CDPH’s response to Consumers Union’s petition indicated that the agency will begin or has started to implement a number of the petition’s recommendations, including:
- Sharing Infection Data & Prioritizing Inspections: CDPH indicated that it has begun sharing infection data with the enforcement staff in the Department’s Licensing & Certification Program to improve regulatory oversight. Infection data was shared with inspectors for the first time in October 2016 and included a list of hospitals with significantly higher infection rates over consecutive years to consider as priorities for inspection. Consumers Union and its activists have been calling on the CDPH to adopt this policy over the past year.
- Conducting Inspections Every Three Years: CDPH noted that it will conduct inspections of hospitals every three years as required by state law. The Department indicated that this started in 2016 and will continue in the future.
- Higher Fines For Immediate Jeopardy to Patients: CDPH acknowledged that immediate jeopardy fines are being used in certain cases and that it has the discretion to “consider all factors” when considering how much to fine a hospital. The petition recommended that the Department factor in repeated patterns of high infection rates when determining fine amounts. CDPH did not indicate whether this factor had ever been considered.
- Sharing Expertise & Training With Department: CDPH indicated that its Hospital Acquired Infection Program and Licensing & Certification Program share expertise and training to assist regulators when investigating infection complaints. However, the regulators only have two infection preventionists assigned to assist with infection issues during complaint inspections and investigations.
CDPH did not respond to the petition’s recommendation that hospitals should be fined for failing to report medical device-related infections but indicated that they were developing regulations to provide hospitals with guidance on adverse event reporting. The petition specifically cited hospitals where duodenoscope-related infections had occurred. It is unknown whether those hospitals reported these adverse events, as required by state law.
The Department also did not respond to the petition’s recommendation that it should initiate complaint investigations against hospitals identified in the annual infection report as having significantly higher infection rates. Instead, CDPH wrote, “[T]he HAI surveillance data are not designed or intended to be used for regulatory action. L&C does not initiate complaint investigations based solely on HAIs surveillance data used to evaluate temporal trends.

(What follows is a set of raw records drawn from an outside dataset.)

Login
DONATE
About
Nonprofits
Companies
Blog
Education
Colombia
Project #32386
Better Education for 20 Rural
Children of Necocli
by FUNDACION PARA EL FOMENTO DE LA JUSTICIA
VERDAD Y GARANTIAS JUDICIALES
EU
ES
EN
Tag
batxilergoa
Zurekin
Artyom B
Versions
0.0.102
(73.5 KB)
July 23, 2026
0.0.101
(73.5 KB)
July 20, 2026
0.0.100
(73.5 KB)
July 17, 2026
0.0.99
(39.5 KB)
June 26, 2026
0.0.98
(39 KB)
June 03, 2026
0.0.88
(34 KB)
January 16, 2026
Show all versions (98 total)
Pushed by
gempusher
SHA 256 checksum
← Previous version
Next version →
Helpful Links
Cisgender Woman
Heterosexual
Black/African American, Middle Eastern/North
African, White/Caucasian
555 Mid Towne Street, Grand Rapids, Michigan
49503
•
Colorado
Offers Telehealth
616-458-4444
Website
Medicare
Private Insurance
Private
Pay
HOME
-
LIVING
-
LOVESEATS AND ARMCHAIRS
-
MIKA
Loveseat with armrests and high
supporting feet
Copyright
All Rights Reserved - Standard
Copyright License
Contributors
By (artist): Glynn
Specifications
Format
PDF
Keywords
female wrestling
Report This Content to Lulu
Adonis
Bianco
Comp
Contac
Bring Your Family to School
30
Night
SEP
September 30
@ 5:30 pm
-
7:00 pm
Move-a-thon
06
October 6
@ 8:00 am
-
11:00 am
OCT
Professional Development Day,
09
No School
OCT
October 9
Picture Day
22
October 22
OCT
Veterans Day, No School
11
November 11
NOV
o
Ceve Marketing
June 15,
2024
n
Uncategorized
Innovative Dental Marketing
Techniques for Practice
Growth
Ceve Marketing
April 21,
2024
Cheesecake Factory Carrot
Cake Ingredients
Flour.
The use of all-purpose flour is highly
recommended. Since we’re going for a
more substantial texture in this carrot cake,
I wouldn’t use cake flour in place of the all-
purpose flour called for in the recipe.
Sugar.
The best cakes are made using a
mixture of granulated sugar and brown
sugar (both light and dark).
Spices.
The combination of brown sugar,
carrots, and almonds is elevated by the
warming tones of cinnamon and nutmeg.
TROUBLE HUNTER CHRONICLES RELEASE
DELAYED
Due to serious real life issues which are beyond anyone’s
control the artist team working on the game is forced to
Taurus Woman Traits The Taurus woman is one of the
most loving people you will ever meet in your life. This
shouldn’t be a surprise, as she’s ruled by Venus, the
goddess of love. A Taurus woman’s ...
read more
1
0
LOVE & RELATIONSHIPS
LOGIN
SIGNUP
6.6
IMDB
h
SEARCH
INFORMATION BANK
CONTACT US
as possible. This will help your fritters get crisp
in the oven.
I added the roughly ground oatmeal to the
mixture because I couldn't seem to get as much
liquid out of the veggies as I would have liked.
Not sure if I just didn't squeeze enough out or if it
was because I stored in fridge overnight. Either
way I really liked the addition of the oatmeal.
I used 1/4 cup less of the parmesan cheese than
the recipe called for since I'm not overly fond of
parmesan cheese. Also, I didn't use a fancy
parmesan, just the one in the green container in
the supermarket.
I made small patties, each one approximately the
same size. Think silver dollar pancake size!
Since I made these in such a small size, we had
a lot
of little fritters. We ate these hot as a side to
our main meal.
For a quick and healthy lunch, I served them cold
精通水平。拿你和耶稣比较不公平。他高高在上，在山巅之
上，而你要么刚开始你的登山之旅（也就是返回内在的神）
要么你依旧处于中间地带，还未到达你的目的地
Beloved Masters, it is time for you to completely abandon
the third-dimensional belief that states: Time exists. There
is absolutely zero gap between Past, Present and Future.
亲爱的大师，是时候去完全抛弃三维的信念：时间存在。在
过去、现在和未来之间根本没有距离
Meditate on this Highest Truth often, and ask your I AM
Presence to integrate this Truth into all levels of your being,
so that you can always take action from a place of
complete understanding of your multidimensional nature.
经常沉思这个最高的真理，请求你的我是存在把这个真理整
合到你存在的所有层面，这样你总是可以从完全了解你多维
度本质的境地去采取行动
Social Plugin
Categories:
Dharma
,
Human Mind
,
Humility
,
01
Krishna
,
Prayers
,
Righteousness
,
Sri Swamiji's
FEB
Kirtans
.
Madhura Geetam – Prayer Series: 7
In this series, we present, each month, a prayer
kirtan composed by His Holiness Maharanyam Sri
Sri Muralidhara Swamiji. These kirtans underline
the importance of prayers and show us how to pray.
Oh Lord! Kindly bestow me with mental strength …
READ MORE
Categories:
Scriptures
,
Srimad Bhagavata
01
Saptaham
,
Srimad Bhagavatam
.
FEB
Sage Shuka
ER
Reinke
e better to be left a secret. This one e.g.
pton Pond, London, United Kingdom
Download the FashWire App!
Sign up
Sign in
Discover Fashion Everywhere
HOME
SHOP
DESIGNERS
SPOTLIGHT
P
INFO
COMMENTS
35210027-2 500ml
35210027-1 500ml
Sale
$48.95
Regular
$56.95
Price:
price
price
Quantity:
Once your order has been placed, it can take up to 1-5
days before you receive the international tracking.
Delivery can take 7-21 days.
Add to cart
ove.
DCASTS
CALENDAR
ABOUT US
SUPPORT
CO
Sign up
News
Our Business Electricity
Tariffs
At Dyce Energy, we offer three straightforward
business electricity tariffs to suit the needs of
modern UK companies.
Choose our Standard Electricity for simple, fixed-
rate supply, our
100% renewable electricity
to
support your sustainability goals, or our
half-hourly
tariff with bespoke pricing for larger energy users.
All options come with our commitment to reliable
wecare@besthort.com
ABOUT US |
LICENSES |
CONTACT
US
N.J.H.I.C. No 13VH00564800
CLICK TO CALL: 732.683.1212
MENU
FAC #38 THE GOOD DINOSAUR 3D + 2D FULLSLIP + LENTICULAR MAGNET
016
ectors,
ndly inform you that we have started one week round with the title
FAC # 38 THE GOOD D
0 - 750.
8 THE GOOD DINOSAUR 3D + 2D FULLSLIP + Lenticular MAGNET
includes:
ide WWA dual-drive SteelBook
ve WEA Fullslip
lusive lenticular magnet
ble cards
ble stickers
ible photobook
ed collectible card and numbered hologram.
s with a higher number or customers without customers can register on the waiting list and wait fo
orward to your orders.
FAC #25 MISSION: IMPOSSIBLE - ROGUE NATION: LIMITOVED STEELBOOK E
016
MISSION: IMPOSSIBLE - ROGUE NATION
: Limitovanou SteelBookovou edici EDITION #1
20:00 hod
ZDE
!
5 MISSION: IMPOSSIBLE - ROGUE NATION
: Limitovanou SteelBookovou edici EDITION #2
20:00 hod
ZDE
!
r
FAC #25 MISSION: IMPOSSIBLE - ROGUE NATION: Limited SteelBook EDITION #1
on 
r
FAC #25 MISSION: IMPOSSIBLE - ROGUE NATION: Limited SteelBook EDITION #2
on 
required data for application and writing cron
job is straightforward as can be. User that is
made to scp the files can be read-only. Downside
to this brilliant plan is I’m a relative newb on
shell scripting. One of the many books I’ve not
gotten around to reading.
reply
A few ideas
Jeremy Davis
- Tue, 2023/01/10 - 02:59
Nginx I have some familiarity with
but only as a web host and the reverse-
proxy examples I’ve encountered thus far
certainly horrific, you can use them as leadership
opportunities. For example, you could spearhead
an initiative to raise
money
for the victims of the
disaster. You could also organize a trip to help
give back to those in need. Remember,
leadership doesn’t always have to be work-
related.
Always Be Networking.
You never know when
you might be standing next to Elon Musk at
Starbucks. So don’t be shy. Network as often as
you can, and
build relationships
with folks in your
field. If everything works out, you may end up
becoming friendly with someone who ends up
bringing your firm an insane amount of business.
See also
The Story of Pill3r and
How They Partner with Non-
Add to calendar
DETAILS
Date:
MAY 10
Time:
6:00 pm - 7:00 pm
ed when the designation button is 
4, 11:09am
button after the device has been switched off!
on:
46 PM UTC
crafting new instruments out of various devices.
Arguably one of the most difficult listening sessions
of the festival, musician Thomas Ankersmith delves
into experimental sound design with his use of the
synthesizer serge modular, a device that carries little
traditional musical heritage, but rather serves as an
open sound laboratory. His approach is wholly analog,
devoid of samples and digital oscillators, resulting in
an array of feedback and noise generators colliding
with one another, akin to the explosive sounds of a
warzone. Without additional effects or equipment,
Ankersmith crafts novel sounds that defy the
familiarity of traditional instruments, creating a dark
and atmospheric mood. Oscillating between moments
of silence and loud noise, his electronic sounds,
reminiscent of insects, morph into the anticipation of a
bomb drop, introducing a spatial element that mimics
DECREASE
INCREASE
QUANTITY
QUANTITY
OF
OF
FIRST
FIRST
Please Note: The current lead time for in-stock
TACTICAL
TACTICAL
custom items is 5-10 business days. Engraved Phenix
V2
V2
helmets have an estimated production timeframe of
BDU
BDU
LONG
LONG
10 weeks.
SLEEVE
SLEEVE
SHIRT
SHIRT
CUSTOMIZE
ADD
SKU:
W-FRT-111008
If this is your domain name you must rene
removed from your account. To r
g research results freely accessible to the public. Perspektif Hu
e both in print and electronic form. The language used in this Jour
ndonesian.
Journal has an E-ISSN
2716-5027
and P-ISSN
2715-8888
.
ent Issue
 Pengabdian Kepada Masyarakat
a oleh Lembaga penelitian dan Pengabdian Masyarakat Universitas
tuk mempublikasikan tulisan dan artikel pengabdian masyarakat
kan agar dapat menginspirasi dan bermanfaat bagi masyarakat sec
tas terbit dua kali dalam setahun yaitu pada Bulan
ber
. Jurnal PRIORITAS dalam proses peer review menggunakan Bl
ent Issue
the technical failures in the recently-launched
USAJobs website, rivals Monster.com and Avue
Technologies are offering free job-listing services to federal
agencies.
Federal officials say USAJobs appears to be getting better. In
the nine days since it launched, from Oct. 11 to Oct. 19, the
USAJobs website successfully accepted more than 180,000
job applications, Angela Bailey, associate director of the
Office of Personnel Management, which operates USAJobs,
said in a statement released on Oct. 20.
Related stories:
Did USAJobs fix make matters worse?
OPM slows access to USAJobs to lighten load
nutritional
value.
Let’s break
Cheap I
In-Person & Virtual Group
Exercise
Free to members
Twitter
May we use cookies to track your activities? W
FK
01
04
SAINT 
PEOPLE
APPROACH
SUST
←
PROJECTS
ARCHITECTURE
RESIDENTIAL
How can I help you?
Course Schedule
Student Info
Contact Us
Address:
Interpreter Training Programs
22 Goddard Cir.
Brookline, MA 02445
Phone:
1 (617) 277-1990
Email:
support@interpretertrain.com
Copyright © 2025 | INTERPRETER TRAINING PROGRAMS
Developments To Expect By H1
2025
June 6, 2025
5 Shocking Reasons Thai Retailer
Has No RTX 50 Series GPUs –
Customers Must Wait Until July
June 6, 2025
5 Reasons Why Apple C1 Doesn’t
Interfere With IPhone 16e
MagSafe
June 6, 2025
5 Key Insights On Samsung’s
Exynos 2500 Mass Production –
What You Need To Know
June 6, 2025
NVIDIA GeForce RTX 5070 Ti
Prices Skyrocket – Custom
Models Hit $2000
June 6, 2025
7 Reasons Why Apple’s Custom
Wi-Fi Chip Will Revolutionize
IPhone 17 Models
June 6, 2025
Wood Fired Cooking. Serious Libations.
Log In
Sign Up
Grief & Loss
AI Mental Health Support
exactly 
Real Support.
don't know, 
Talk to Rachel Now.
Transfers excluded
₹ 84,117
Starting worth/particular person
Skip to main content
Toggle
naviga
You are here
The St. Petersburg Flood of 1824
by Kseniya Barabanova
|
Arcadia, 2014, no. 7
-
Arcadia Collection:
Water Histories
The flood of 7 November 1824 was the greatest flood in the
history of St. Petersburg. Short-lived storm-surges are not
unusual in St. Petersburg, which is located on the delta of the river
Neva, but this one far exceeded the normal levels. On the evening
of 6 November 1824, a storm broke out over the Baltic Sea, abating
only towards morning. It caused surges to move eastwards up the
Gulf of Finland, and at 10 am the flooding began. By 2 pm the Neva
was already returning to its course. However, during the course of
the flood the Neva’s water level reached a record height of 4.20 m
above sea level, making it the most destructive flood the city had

“Hospitals with significantly higher infection rates are outliers among their peers,” said McGiffert. “This should be ample evidence to warrant a complaint investigation by the Department’s inspectors to determine why so many patients are getting infections and what steps hospitals should take to prevent them.”
California law requires hospitals to report the rates of certain patient infections to CDPH, which discloses this information to the public through its Healthcare Associated Infections (HAI) Program. CDPH recently disclosed that 19,847 patient infections were acquired in California hospitals in 2015, a fraction of all infections since not all infection types are reported. CDPH has previously estimated that 72,000-87,000 hospital patients get infected every year and that 7,500-9,000 of them die during their hospitalization.